-- Problem to solve --
What lines in the material hold the string "label"? Copy out each of them.

-- Exercise input --
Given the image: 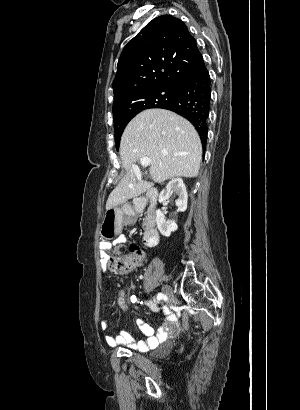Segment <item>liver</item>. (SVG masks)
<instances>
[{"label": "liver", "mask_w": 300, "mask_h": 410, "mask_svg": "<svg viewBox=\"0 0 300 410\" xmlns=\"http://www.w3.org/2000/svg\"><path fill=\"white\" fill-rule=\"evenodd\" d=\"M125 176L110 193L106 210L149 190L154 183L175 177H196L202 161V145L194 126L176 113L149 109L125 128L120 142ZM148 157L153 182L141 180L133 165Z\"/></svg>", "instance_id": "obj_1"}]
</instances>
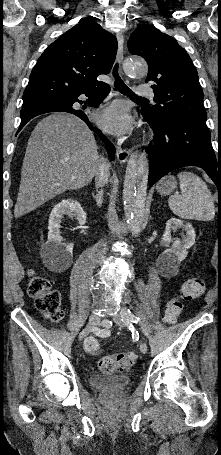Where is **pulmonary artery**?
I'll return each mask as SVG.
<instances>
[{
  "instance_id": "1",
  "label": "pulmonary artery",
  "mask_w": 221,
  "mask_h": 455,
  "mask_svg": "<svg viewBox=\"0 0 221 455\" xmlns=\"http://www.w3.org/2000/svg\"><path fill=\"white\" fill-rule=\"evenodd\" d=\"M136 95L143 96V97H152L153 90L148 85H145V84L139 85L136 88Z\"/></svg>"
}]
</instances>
* * *
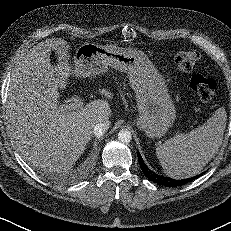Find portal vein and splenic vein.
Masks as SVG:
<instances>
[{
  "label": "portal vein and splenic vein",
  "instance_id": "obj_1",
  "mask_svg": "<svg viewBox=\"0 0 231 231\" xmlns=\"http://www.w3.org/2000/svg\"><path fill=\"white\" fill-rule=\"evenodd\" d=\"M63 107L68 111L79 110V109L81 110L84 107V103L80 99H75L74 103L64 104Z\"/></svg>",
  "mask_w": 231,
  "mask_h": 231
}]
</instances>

-- Result --
[{"label": "liver", "mask_w": 300, "mask_h": 410, "mask_svg": "<svg viewBox=\"0 0 300 410\" xmlns=\"http://www.w3.org/2000/svg\"><path fill=\"white\" fill-rule=\"evenodd\" d=\"M125 176L110 193L106 210L149 190L154 183L175 177H196L202 161V145L194 126L176 113L149 109L125 128L120 142ZM148 157L153 182L141 180L133 165Z\"/></svg>", "instance_id": "obj_1"}]
  "label": "pulmonary artery",
  "label": "portal vein and splenic vein",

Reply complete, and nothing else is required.